The range of miR-30e-5p expression levels we obtained in this study was lower compared to the previous one by Sabre et al. [18]; therefore, it was not possible to apply the previously proposed cut-off of 8. This could be explained by the method itself, as what we obtain is a relative value, representing the fold expression change of the target miRNA compared to another stable endogenous miRNA [22]. An important finding in our study is how higher miR-30e-5p values correlate with increased disease activity, as it was shown that MG patients with serum levels ≥ 6.89 were more susceptible to undergo disease relapse compared to patients with a lower miR-30e-5p value. At the same time, miR-30e-5p did not correlate with other clinical parameters, especially MGC and MGFA class, when considered at a given time-point. In our opinion, this implies that miR-30e-5p correlates with disease progression regardless of clinical severity status. miR-30e-5p levels have already been proposed as a risk factor for generalization [18], and clinical course in LOMG patients [13]. In our cohort, seven out of eight patients who generalized were in the “high miR-30e-5p group”, and, although limited in number, we believe that also our findings support a correlation between miR-30e-5p expression levels and generalization. Qualities displayed by miR-30e-5p in our and previous studies, thus, suggest a role as a prognostic or predictive biomarker in MG patients regardless of disease subgroup. Furthermore, we believe that the elevated miR-30e-5p levels we found also in EOMG patients are also in support of this hypothesis.

This study has limitations. The study design was in large retrospective, which is an important limit for the survival analysis. MGC scores were not available for all patients, and this was the reason why we used a combination of MGFA class and MGC score as the endpoint, even though MGFA class as a qualitative estimate may not be an optimal endpoint to evaluate disease activity [43]. Further, some patients had a relatively short follow-up compared to others, and although censored data are accounted for in the statistical method, they must be kept in mind during analysis interpretation.
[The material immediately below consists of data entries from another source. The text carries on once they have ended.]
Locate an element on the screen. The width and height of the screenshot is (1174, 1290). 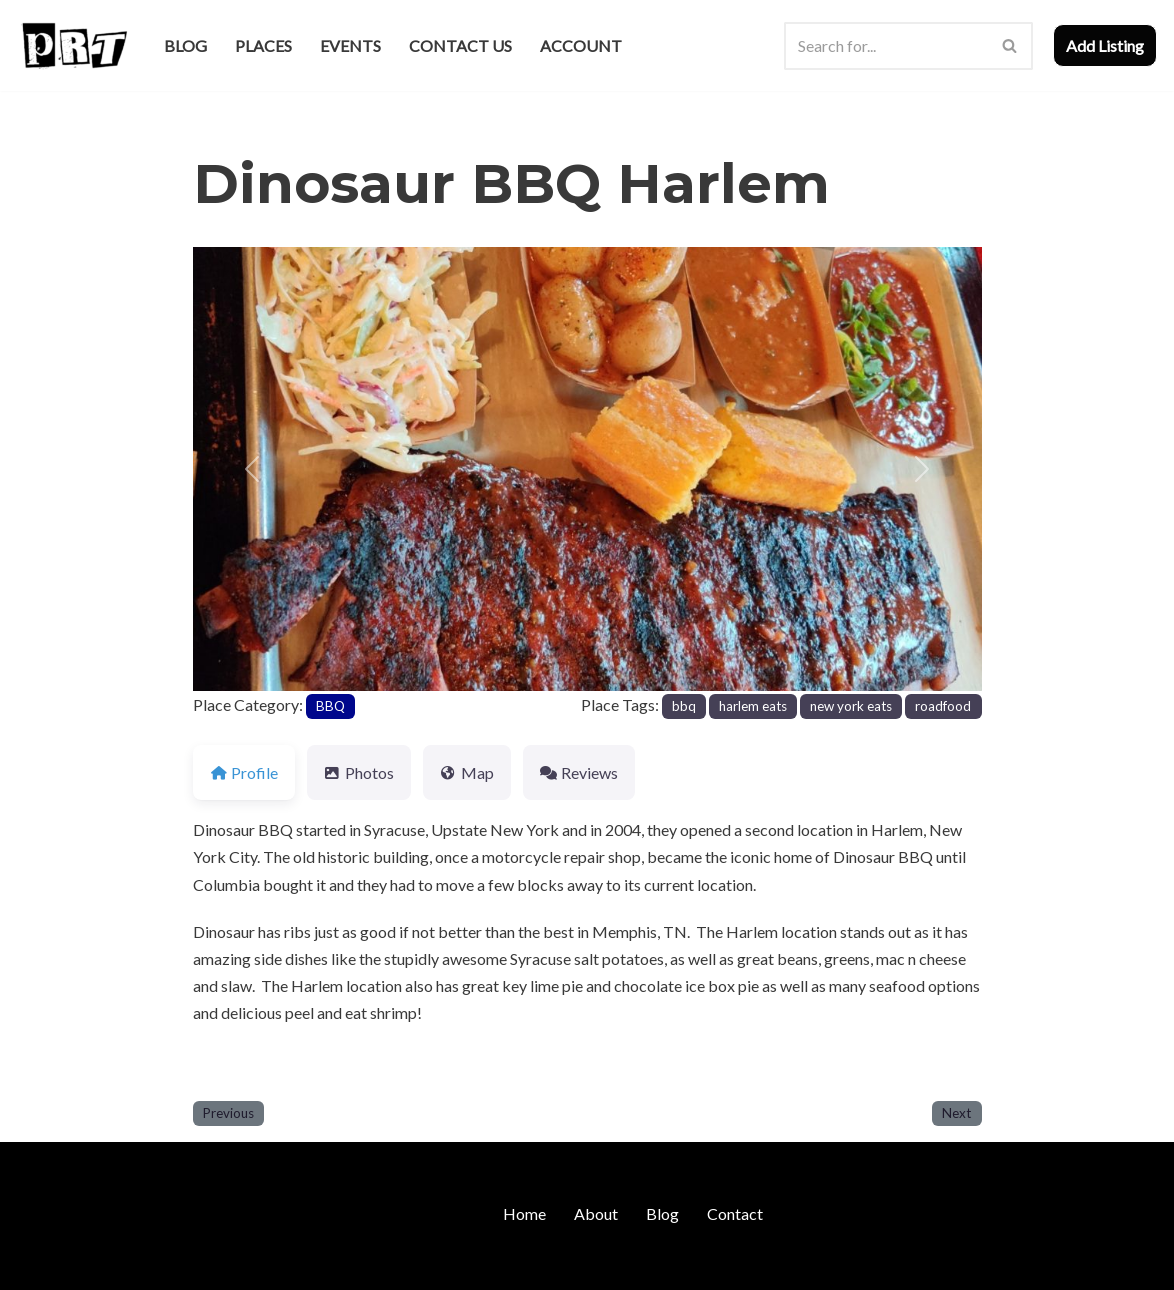
Contact Us is located at coordinates (460, 45).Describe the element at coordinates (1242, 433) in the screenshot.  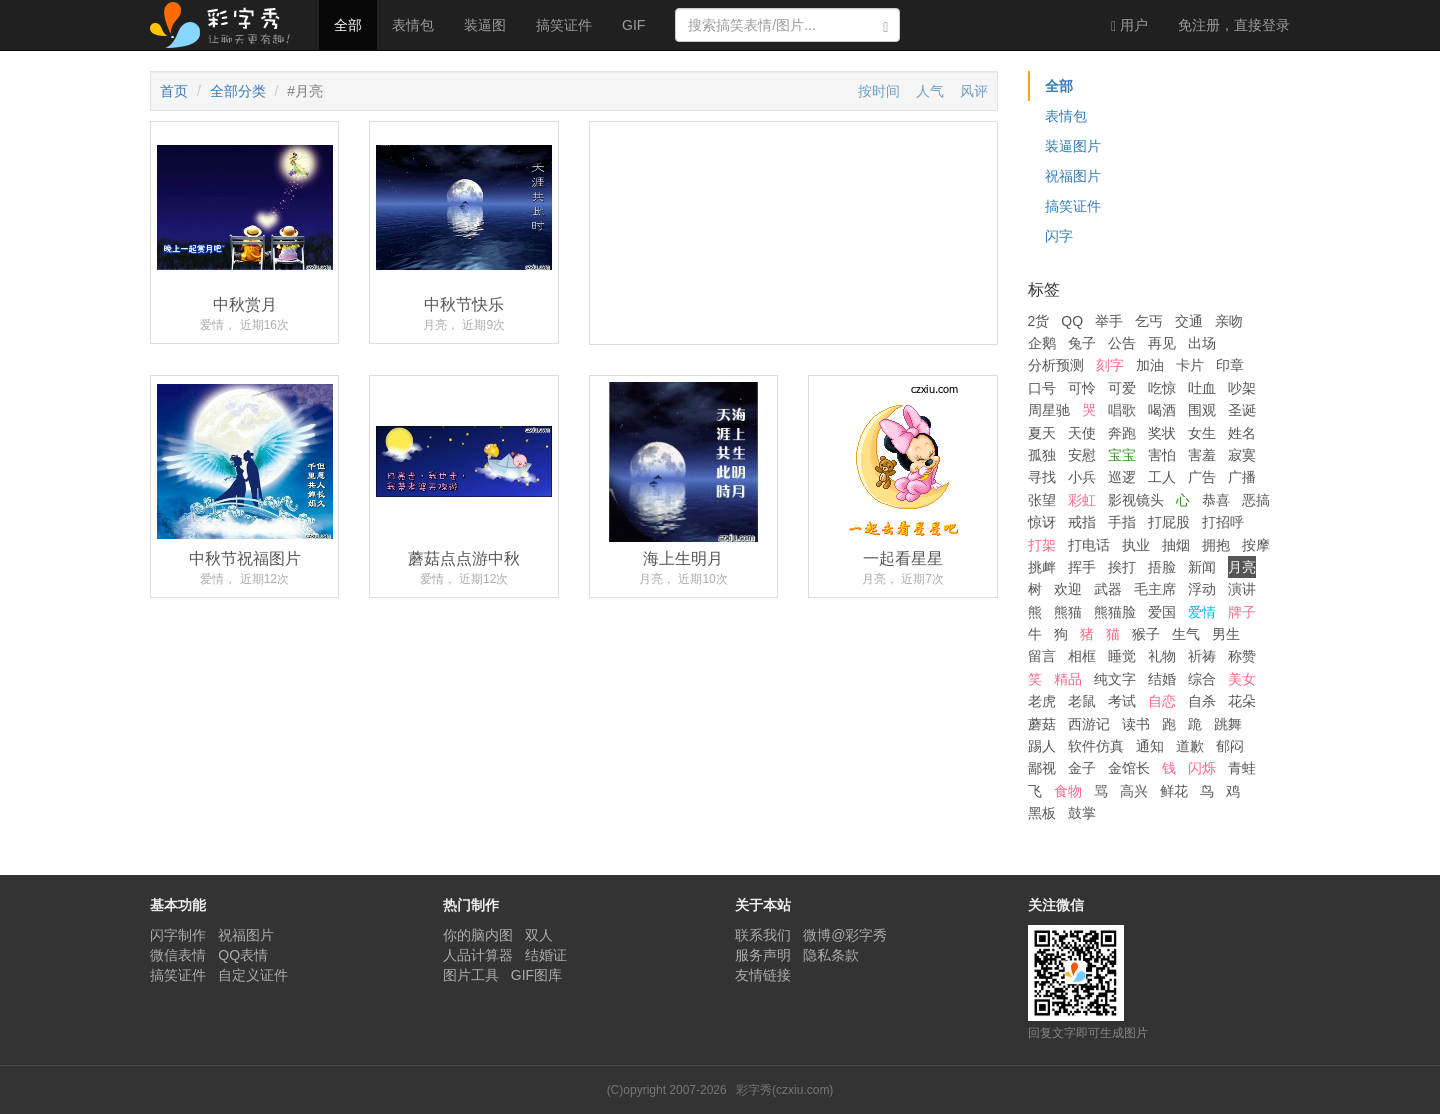
I see `姓名` at that location.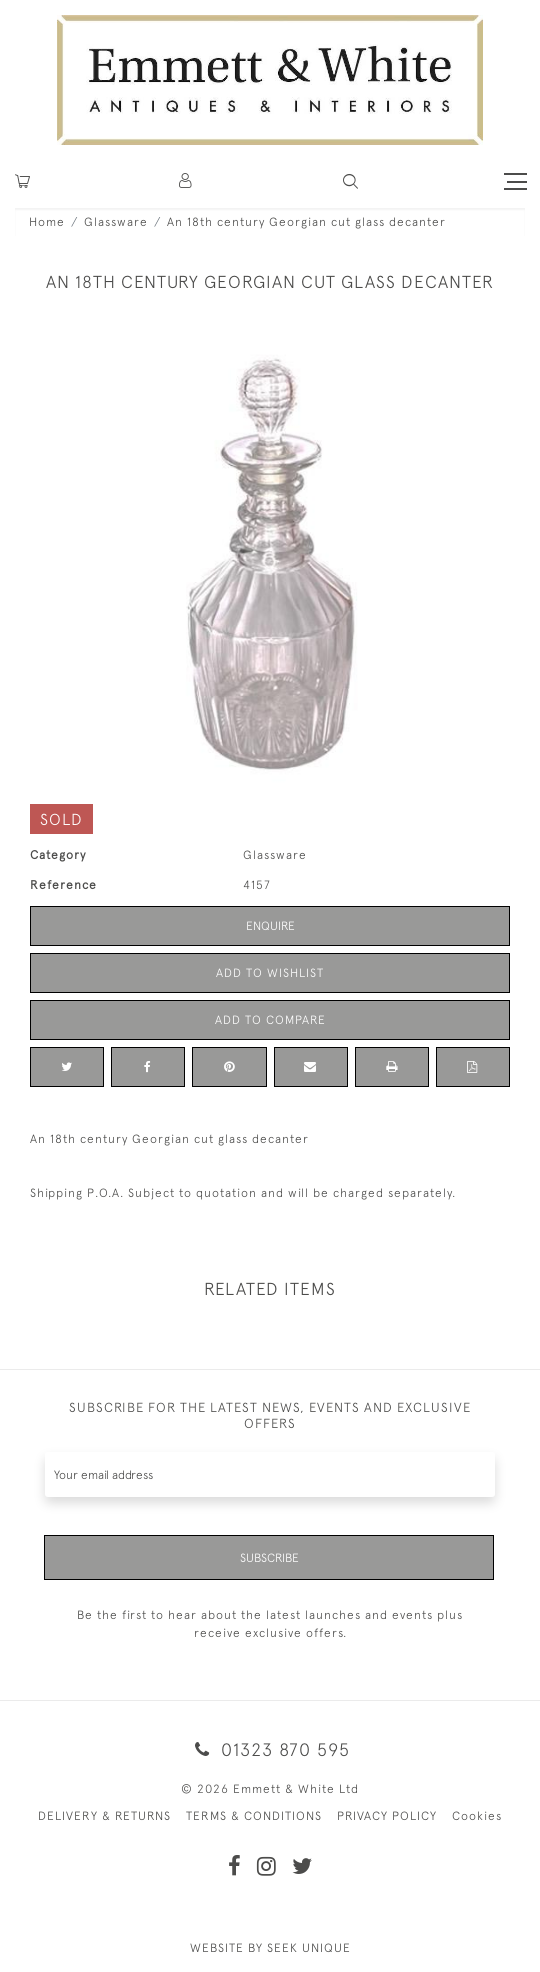  I want to click on Home, so click(47, 222).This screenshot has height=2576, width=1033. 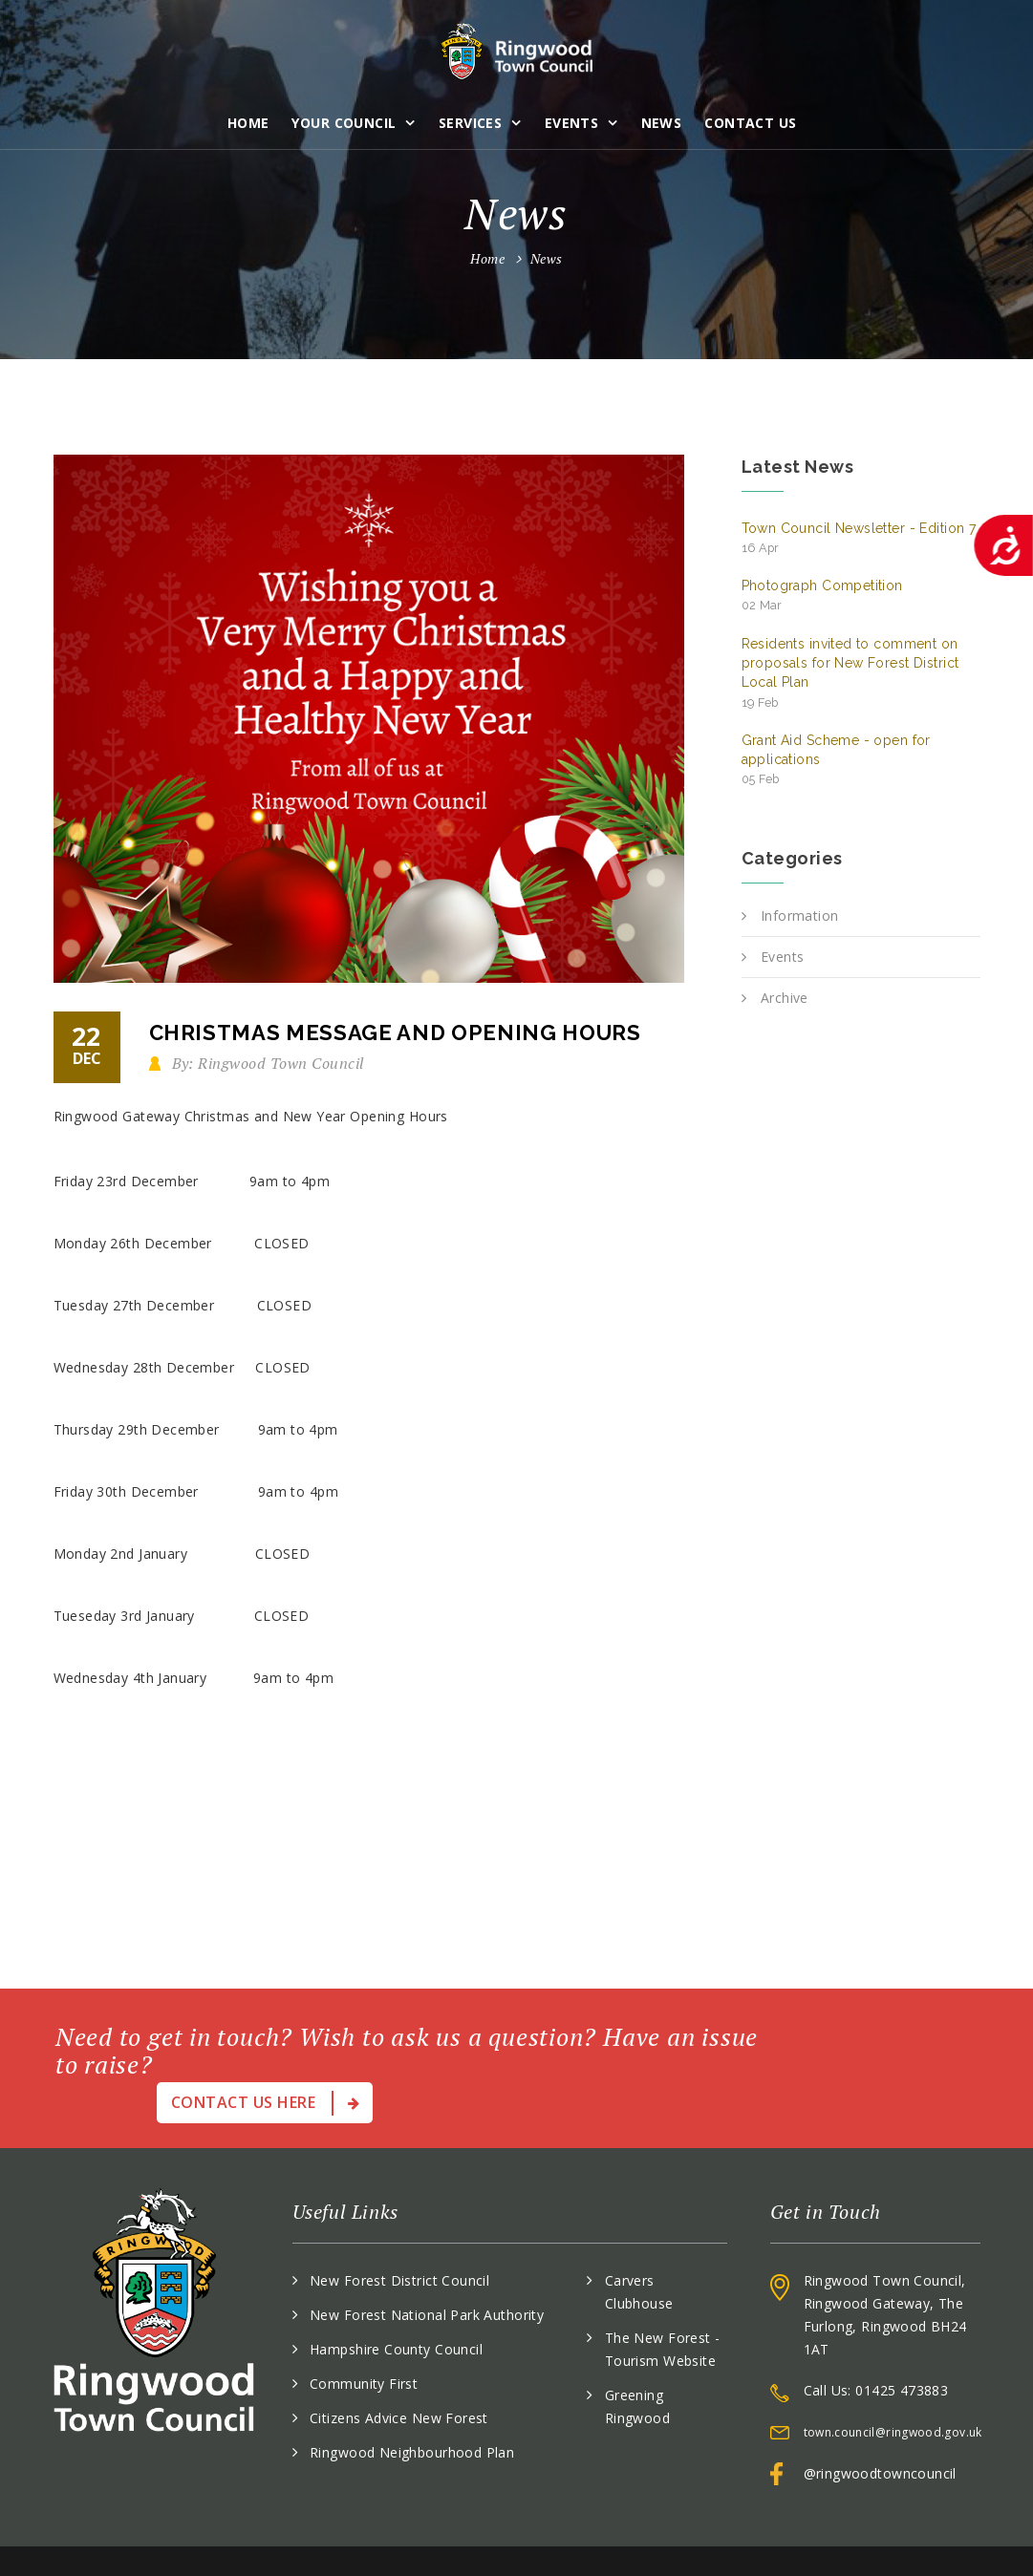 I want to click on Information, so click(x=800, y=915).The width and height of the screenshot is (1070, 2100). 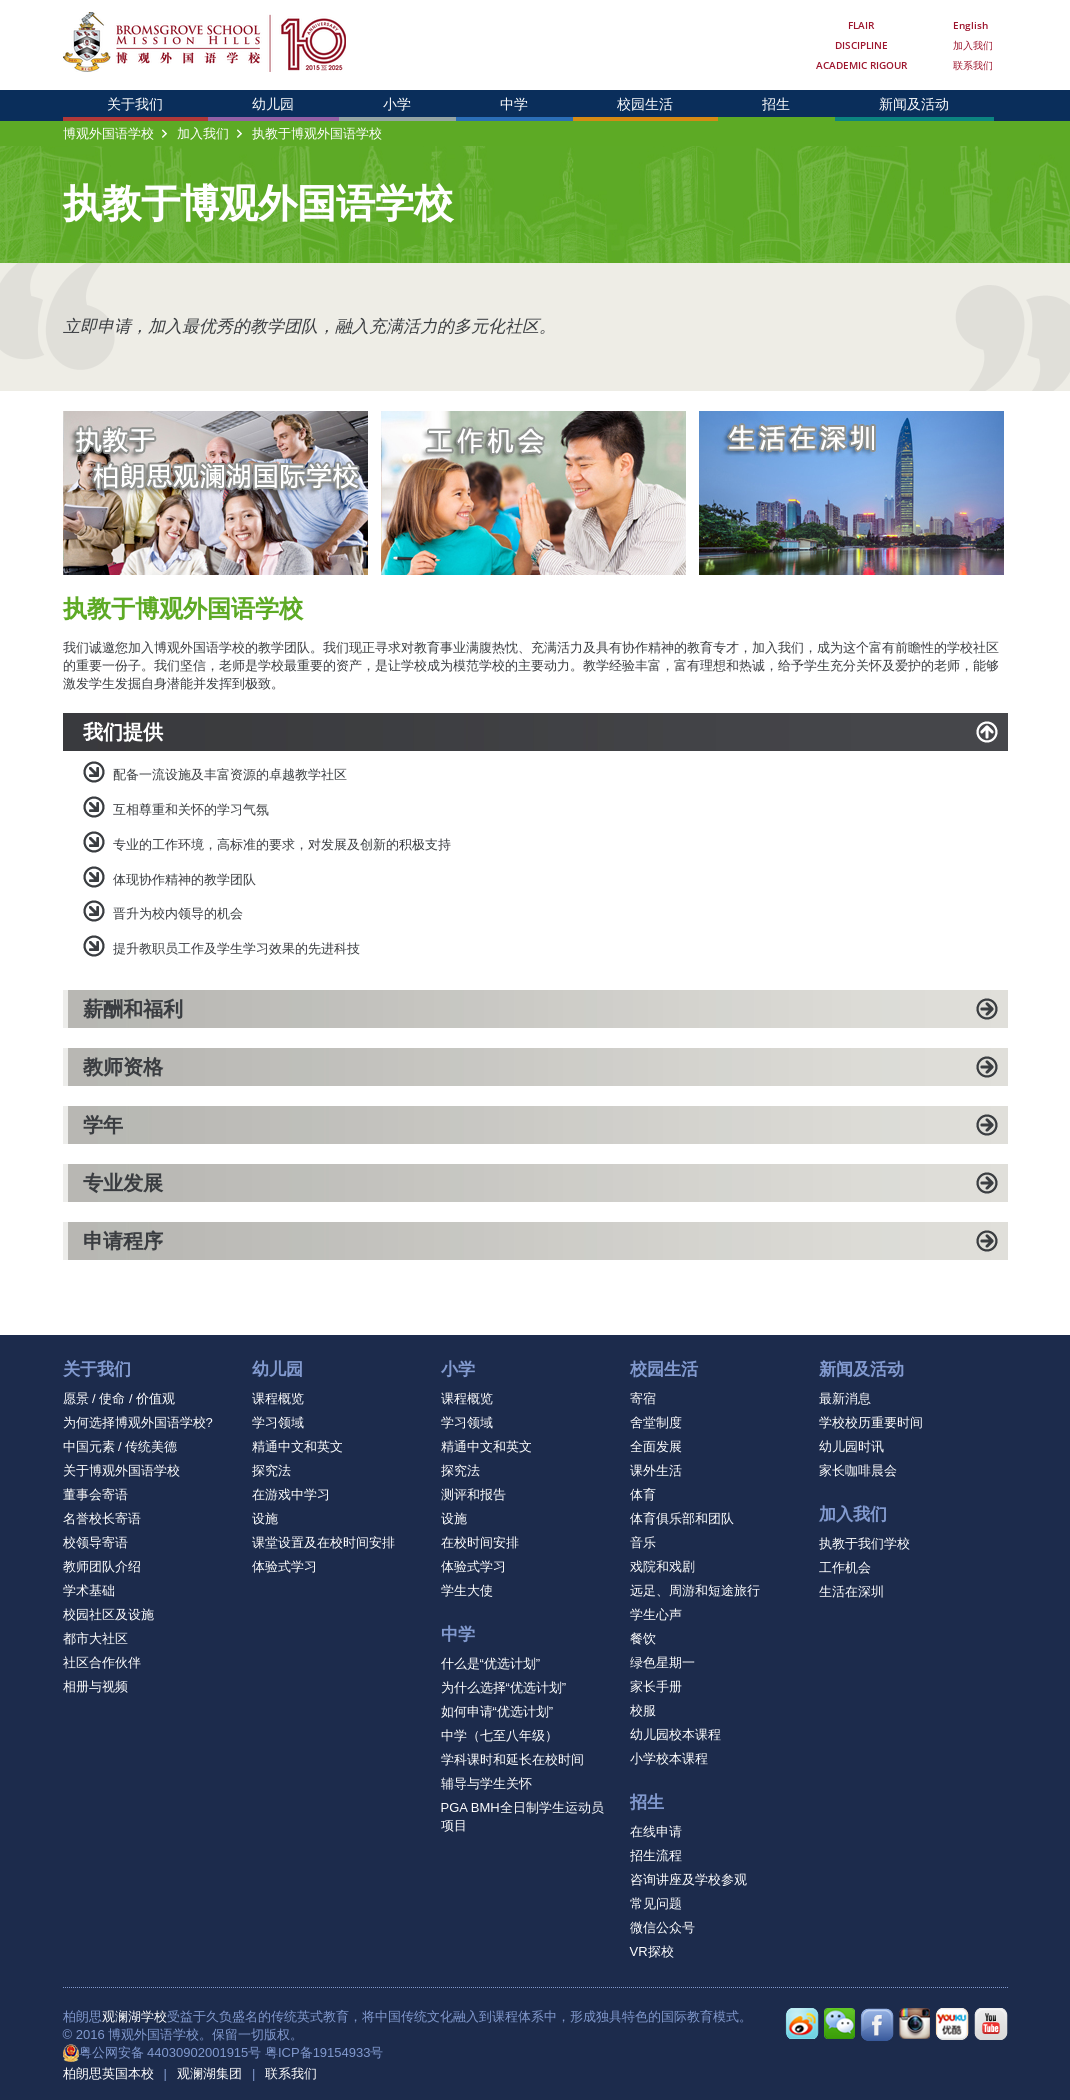 I want to click on 名誉校长寄语, so click(x=102, y=1518).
Moreover, the survival analysis was underpowered. Post-hoc power analysis performed using the table proposed by Freedman [44] revealed that the needed number of patients to reach a power of 0.8 with a significance of 0.05 for a follow-up period of 2 years (24 months), would be of 42 for each group, and we probably reached significance thanks to the very long observation period in some patients (about 10 years). From previous epidemiological studies, we know that most MG patients worsen, whether generalizing from an ocular onset or reaching a more severe disease state, within the first two years of disease onset which is partially reflected by our data [5]. Additionally, looking at our survival curves we could observe a divergence between the two groups as early as after 10 months. We believe that our findings in respect to miR-30e-5p warrant a correctly powered follow-up study with a prospective design. MG is a rare disorder, and if we consider its incidence rate, the involvement of multiple centers would be advisable to reach the needed number of patients in a reasonable timespan. A combination of putative biomarkers, including different miRNAs or a combination of miRNAs and proteins, could possibly better reflect the risk profile of MG patients. Therefore, other biomarkers should also be analyzed together with MG associated miRNAs in any following studies, so that targeted and personalized treatment tailored to the single patient could finally be realized.

5. Conclusions

We propose miR-30e-5p as a predictive biomarker in MG, as its levels correlate with disease course but not with severity itself, while miR-150-5p appears once again to be the most MG-sensitive miRNA, especially in the EOMG subgroup. However, none of the miRNAs we analyzed seem to be strictly MG specific since they are found elevated also in other neuroimmune diseases. A correctly powered, multicenter, longitudinal prospective study is needed to confirm and validate our data regarding miR-30e-5p. Lastly, technical improvements are also needed to translate the use of these biomarkers from the research setting to the clinic.